Private tenants are the poor relations in housing

ROGUE PRIVATE landlords continue to put tenants’ health and safety at risk. The Chartered Institute of Environmental Health (CIEH) has said that around one million privately-let homes in England are dangerous. There are around three million privately-rented homes in England and the demand for these is likely to increase due to lack of social housing and cuts to housing benefit and legal aid.

Kevin Allen, Socialist Party, York – Chairperson, Scarborough Private Tenants Rights Group (www.scarptrg.btck.co.uk)

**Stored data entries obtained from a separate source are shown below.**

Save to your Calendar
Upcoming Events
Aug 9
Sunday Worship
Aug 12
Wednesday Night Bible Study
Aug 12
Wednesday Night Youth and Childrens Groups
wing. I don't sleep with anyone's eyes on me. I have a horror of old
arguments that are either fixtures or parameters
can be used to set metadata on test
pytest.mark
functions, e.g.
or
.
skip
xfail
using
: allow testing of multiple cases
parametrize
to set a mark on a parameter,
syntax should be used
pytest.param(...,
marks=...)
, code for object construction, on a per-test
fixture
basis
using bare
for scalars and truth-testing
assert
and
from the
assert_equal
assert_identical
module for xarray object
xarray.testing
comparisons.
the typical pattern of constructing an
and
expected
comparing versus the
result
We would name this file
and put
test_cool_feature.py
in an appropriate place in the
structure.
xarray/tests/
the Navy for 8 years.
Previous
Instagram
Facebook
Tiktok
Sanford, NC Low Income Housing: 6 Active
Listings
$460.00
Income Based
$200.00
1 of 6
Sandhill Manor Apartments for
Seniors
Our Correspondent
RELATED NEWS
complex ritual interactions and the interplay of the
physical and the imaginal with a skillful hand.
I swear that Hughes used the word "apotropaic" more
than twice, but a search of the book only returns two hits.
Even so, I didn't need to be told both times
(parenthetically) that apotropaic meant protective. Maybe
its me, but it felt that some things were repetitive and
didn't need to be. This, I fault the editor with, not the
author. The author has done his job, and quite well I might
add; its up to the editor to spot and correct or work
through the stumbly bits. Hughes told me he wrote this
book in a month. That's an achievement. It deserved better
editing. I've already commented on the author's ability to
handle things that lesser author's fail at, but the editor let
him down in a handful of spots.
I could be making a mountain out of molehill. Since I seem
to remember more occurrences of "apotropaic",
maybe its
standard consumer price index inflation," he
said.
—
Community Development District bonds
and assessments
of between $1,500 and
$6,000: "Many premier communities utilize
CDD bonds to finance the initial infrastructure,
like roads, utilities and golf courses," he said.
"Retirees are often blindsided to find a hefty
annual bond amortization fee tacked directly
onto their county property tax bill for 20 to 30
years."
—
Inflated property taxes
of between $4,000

In a 2010 Shelter/CIEH survey it was found that 96% of environmental health officers working in housing enforcement in the private rented sector have encountered problems with damp and mould growth, 94% with excess cold, 91% with fire safety and 90% with electrical safety. Many tenants give up trying to make landlords carry out repairs they are legally responsible for and just move on.

Private tenants do not enjoy anywhere near the security that tenants in other European countries enjoy.

Assured shorthold tenancies were introduced in the 1988 Housing Act by the Tories. These insecure tenancies allow landlords to evict tenants after the first six months without having to give any grounds for eviction and with only two months’ notice.

This situation leads to unscrupulous landlords evicting tenants when they try to exercise the rights to repairs and have health and safety issues addressed. Many countries around the world have laws against such retaliatory eviction but England and Wales do not.

Some landlords continue not to have essential health and safety checks carried out and do not have tenants’ deposits protected in one of the three government approved schemes.

According to the housing charity Shelter, one in four landlords say that their tenants’ deposits aren’t protected and illegal evictions of tenants and their families still take place. For many landlords, renting homes is a purely speculative financial matter.

Landlord accreditation schemes across the country are voluntary and piecemeal. Letting agencies are not compelled to join professional bodies or approval schemes or become members of the voluntary Property Ombudsman Lettings Scheme.

Even the letting agencies’ professional bodies are self-regulatory. Tenants’ rights groups are few and far between and at present there is no national representative body.

Private tenants need greater legal rights to protect themselves and their families. There is an urgent need for greater regulation of private landlords, robust enforcement of existing laws and the introduction of more secure tenancies in the private rented sector.

In addition, the 300,000 or more long-term empty properties across England need to be urgently brought back into use along with a substantial social housing building programme.